Ad affermarlo sono Coldiretti e Filiera Italia in occasione dell’approvazione dell'obiezione alla proposta di revisione del regolamento Iluc ‘presentata dall’esecutivo a guida Von der Leyen per tagliare gradualmente il contributo agli obiettivi di energia rinnovabile dei biocarburanti, bioliquidi e combustibili da biomassa considerati "a elevato rischio di cambiamento indiretto di destinazione d'uso dei terreni".

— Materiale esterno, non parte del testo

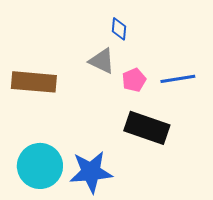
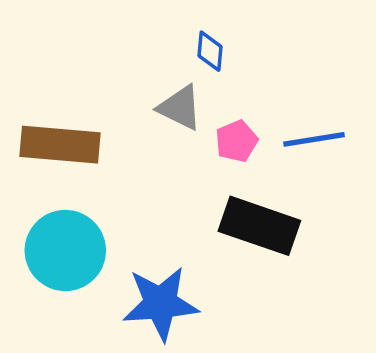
cyan circle: (40, 166) -> (65, 251), moved

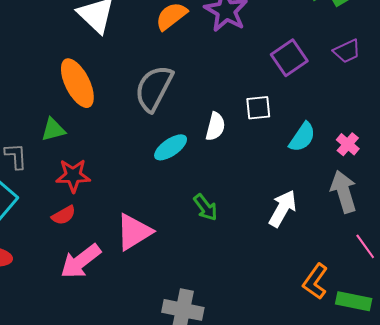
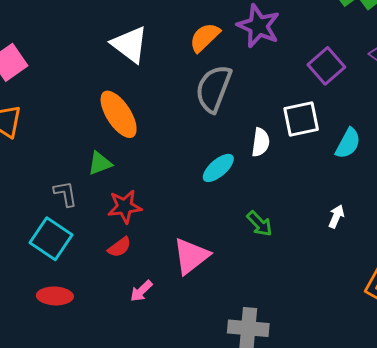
gray semicircle: (154, 88) -> (214, 89), moved
white square: (258, 108) -> (301, 119), size x1.4
white arrow: (283, 208) -> (336, 216), size x0.6
pink arrow: (81, 261) -> (141, 291), size x0.6

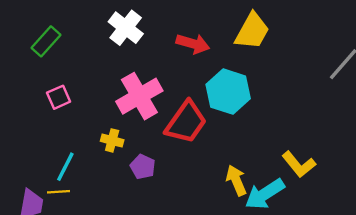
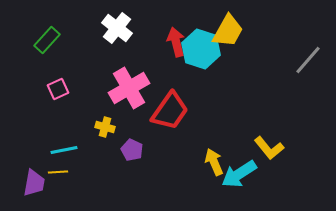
red arrow: (193, 44) -> (176, 42), turned -120
cyan hexagon: (228, 92) -> (201, 49), moved
cyan line: (65, 167) -> (64, 150), turned 52

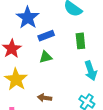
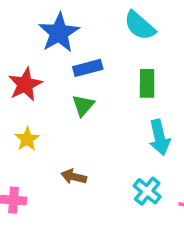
green triangle: (46, 57) -> (83, 105), turned -40
yellow star: (16, 79) -> (27, 139), size x0.6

È condiviso l'obiettivo di contrastare il cambiamento indiretto dell'uso del suolo ma la proposta della Commissione europea applica alla soia un coefficiente di rischio calcolato su scala mondiale – denunciano Coldiretti e Filiera Italia - senza distinguere tra le produzioni ottenute in aree interessate dalla deforestazione e quelle coltivate in Europa.
In questo modo la soia italiana ed europea, prodotta su terreni agricoli consolidati e senza effetti sul cambio di destinazione d'uso dei suoli, verrebbe equiparata a quella proveniente da Paesi dove esistono reali criticità ambientali.